Capital preservation investment trust Personal Assets (PNL), whose mandate is ‘to protect and increase (in that order) the value of shareholders' funds per share over the long term’, did just that in the first half to the end of October with an increase in net asset value (NAV) of 2.9% compared with a loss of 3.4% for the FTSE All-Share index.
This follows a strong year to the end of April when the trust grew its NAV by 5.3% while the All-Share index collapsed by almost 20%.
The outperformance was largely due to the trust’s high weighting in assets other than equities, including US Treasury Inflation Protected Securities (TIPS) which make up 30% of NAV and UK gilts which make up another 12.6%. Altogether, cash and short-term assets accounted for roughly 58% of assets during the half.
Manager Sebastian Lyon of Troy Asset Management, who has run the trust for over a decade, described his portfolio activity during the period as ‘modest’ despite the wild gyrations in stock markets.
Coca-Cola, a holding since 2009, was sold ‘due to what we believed to be persistent headwinds to volume growth over the long term’ on top of ‘the more immediate threat to its cash flows from Coke's out-of-home consumption’ due to repeated lockdowns of the hospitality sector. The trust also sold its residual holding in Irn-Bru maker AG Barr (BAG).
Weightings in top 10 holdings American Express and Visa were increased as Lyon sees more businesses digitising payments between themselves as well as a rise in consumer spending as economies begin to reopen.
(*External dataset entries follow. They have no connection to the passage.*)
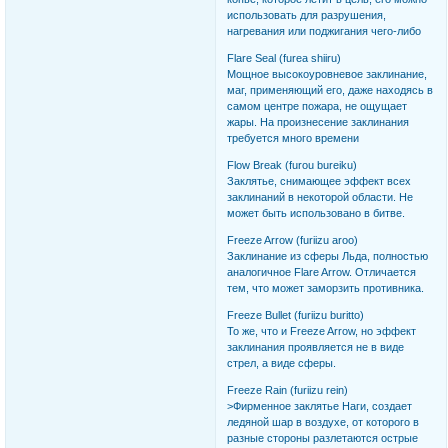
использовать для разрушения,
нагревания или поджигания чего-либо
Flare Seal (furea shiiru)
Мощное высокоуровневое заклинание,
маг, применяющий его, даже находясь в
самом центре пожара, не ощущает
жары. На произнесение заклинания
требуется много времени
Flow Break (furou bureiku)
Заклятье, снимающее эффект всех
заклинаний в некоторой области. Не
может быть использовано в битве.
Freeze Arrow (furiizu aroo)
Заклинание из сферы Льда, полностью
аналогичное Flare Arrow. Отличается
тем, что может заморзить противника.
Freeze Bullet (furiizu buritto)
То же, что и Freeze Arrow, но эффект
заклинания проявляется не в виде
стрел, а виде сферы.
Freeze Rain (furiizu rein)
>Фирменное заклятье Наги, создает
ледяной шар в воздухе, от которого в
разные стороны разлетаются острые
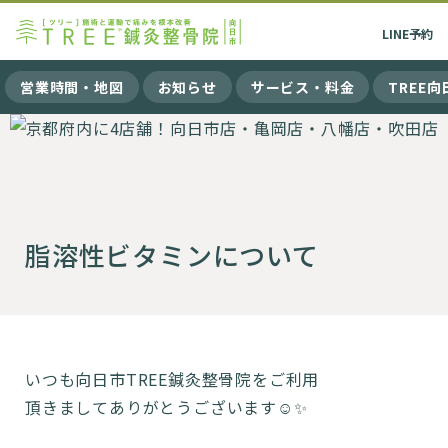
LINE
予約
営業時間・地図
お知らせ
サービス・料金
TREE
脂溶性ビタミンについて
いつも向日市TREE鍼灸整骨院をご利用
頂きましてありがとうございます☺️✨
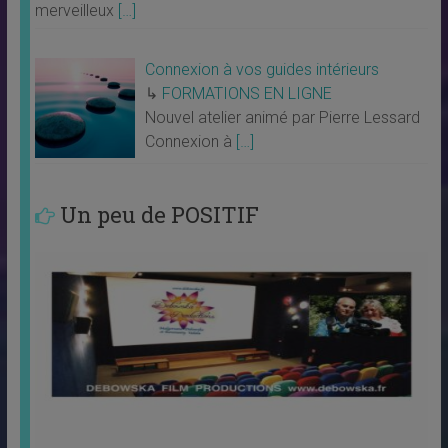
merveilleux
[…]
Connexion à vos guides intérieurs
↳
FORMATIONS EN LIGNE
Nouvel atelier animé par Pierre Lessard
Connexion à
[…]
Un peu de POSITIF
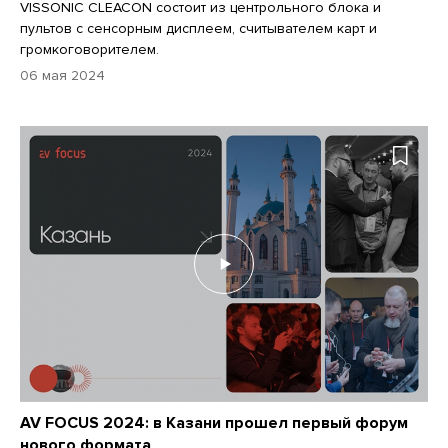
VISSONIC CLEACON состоит из центрольного блока и
пультов с сенсорным дисплеем, считывателем карт и
громкоговорителем.
06 мая 2024
AV FOCUS 2024: в Казани прошел первый форум
нового формата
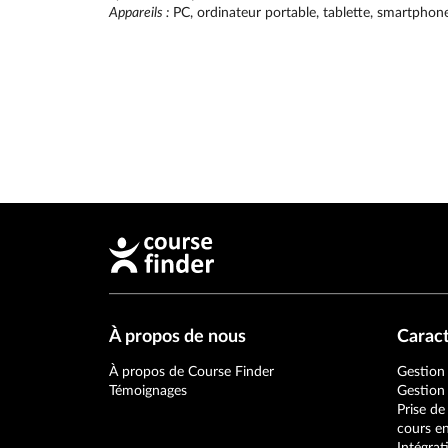
Appareils :
PC, ordinateur portable, tablette, smartphon
À propos de nous
Caract
À propos de Course Finder
Gestion
Témoignages
Gestion
Prise de
cours en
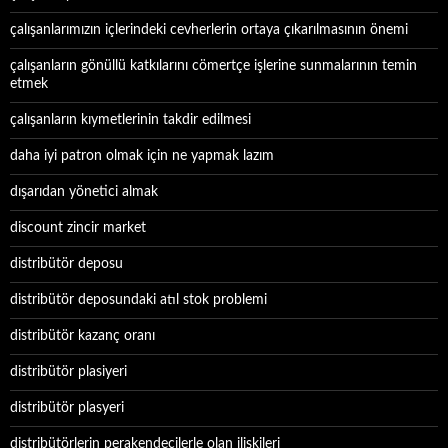
çalışanlarımızın içlerindeki cevherlerin ortaya çıkarılmasının önemi
çalışanların gönüllü katkılarını cömertçe işlerine sunmalarının temin
etmek
çalışanların kıymetlerinin takdir edilmesi
daha iyi patron olmak için ne yapmak lazım
dışarıdan yönetici almak
discount zincir market
distribütör deposu
distribütör deposundaki atıl stok problemi
distribütör kazanç oranı
distribütör plasiyeri
distribütör plasyeri
distribütörlerin perakendecilerle olan ilişkileri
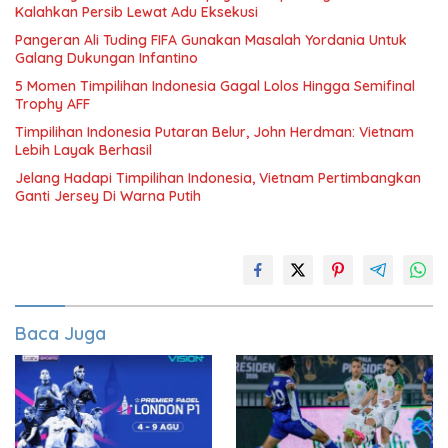
Kalahkan Persib Lewat Adu Eksekusi
Pangeran Ali Tuding FIFA Gunakan Masalah Yordania Untuk
Galang Dukungan Infantino
5 Momen Timpilihan Indonesia Gagal Lolos Hingga Semifinal
Trophy AFF
Timpilihan Indonesia Putaran Belur, John Herdman: Vietnam
Lebih Layak Berhasil
Jelang Hadapi Timpilihan Indonesia, Vietnam Pertimbangkan
Ganti Jersey Di Warna Putih
Baca Juga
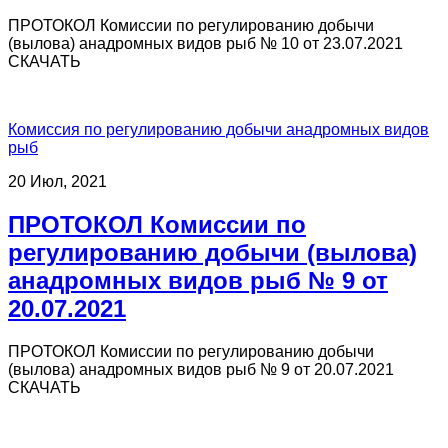
ПРОТОКОЛ Комиссии по регулированию добычи
(вылова) анадромных видов рыб № 10 от 23.07.2021
СКАЧАТЬ
Комиссия по регулированию добычи анадромных видов
рыб
20 Июл, 2021
ПРОТОКОЛ Комиссии по
регулированию добычи (вылова)
анадромных видов рыб № 9 от
20.07.2021
ПРОТОКОЛ Комиссии по регулированию добычи
(вылова) анадромных видов рыб № 9 от 20.07.2021
СКАЧАТЬ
Stock | Sector | Weighting |
Microsoft | Technology | 5.2% |
Alphabet | Technology | 4.1% |
Unilever | Food Producer | 3.7% |
Nestle | Food Producer | 3.7% |
Philip Morris | Tobacco | 2.8% |
Visa | Financial Services | 2.8% |
Diageo | Beverages | 2.5% |
Medtronic | Healthcare | 2.4% |
American Express | Financial Services | 2.1% |
British American Tobacco | Tobacco | 2.1% |
Top 10 Holdings | 31.4% | |
Total Equity Holdings | 42.2% |
A new position was opened in US medical device supplier Becton Dickinson, which has ‘a wonderfully diversified portfolio of small-ticket, repeat purchase items that are indispensable to healthcare globally’. The shares were acquired ‘at an attractive valuation following a prolonged period of dull performance’.
As well as the firm’s strong competitive position and the increasing demand for medical devices in both developed markets with aging populations and developing markets, where the provision of healthcare is becoming more sophisticated, Lyon backs the new chief executive’s drive ‘to bring digital capabilities to bear on Becton's portfolio’.